EU General Court annuls gatekeeper designation for Facebook Marketplace but upholds Messenger
The European Union’s General Court handed Meta Platforms a narrow win Wednesday in its challenge to the European Commission’s 2023 Digital Markets Act designations, striking down the company’s gatekeeper label for Facebook Marketplace while leaving its Messenger designation intact.
In a judgment in Case T-1078/23, Meta Platforms v Commission, the Luxembourg-based court said it “annuls the decision designating Meta as a gatekeeper as regards Marketplace.” But, the court added, “it maintains Meta’s designation for its interpersonal communications service Messenger.”
The ruling turned on how the Commission assessed Marketplace before adopting its Sept. 5, 2023 designation decision. In plain terms, the court found that the Commission did not properly deal with changes Meta made to Marketplace on July 31, 2023, shortly before the decision was issued.
According to the court’s press release, the Commission made an error of law by relying only on data from the three years before the designation without considering those late changes. The court also found the Commission’s reasoning was inadequate because it did not concretely analyze the July 2023 changes or explain how they affected whether Marketplace qualified as an online intermediation service — a type of platform that connects businesses and users.
The factual point was central. The court said Meta’s July 31, 2023 changes limited the number of listings a user could publish, and that those changes caused the disappearance of the criterion the Commission had used to identify business users on Marketplace. EU acts, the court said, must be judged on the facts and law as they stood when the act was adopted — here, Sept. 5, 2023.
By contrast, the court upheld the Commission’s conclusion that Messenger met the standard for designation under the EU’s Digital Markets Act, the bloc’s tech competition law. In the court’s view, Messenger remained an important gateway between business users and end users, so that part of Meta’s challenge failed.
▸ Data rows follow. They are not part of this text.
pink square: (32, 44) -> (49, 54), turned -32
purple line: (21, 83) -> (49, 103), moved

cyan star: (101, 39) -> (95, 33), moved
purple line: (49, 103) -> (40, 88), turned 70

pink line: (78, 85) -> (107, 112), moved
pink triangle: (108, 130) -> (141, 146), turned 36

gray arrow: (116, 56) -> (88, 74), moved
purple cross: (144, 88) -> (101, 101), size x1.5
The immediate practical effect on Marketplace is limited. The Commission had already removed Facebook Marketplace from DMA supervision on April 23, 2025, after reviewing Meta’s request and finding the service had fewer than 10,000 yearly active business users in 2024. That means Wednesday’s judgment matters more as a legal rebuke of the Commission’s original reasoning than as a disruption to the current oversight of Marketplace.
The court also noted a broader procedural point: “The institution concerned must fill any legal vacuum created by the annulment of the act.” No verified same-day reaction from Meta or the Commission was available.
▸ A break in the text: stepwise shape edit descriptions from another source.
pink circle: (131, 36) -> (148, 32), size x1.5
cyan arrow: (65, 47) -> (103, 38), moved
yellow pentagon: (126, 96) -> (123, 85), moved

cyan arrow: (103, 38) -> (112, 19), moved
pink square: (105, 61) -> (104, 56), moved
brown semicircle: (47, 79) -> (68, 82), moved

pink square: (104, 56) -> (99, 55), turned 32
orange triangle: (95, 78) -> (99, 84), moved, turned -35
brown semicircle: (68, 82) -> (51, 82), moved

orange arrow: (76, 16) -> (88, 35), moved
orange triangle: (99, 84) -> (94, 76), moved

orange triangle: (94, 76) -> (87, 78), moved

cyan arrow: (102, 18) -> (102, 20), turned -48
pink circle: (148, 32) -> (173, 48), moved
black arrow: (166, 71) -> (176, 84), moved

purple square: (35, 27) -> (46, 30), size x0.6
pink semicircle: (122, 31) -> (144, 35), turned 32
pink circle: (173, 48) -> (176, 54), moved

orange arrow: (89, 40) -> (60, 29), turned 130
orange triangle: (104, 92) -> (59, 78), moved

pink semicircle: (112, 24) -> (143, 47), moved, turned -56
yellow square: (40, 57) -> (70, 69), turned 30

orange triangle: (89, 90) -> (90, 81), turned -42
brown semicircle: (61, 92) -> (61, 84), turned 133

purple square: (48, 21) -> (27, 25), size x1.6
The Digital Markets Act, formally Regulation (EU) 2022/1925, is the EU law adopted in 2022 to curb the market power of the largest digital platforms. Under the regime, the Commission can designate companies as gatekeepers if they meet size thresholds and if a service reaches at least 45 million monthly active end users and 10,000 yearly active business users in the EU. Gatekeeper status triggers a set of obligations meant to prevent dominant platforms from unfairly locking in users and businesses.
In the Commission’s first major DMA designation round in September 2023, Meta was designated for several services, including Facebook, Instagram, Meta Ads, WhatsApp, Messenger and Facebook Marketplace. This case covered Meta’s challenge to the Messenger and Marketplace parts of that decision.
An appeal on points of law may be brought before the Court of Justice of the European Union within two months and 10 days of notification.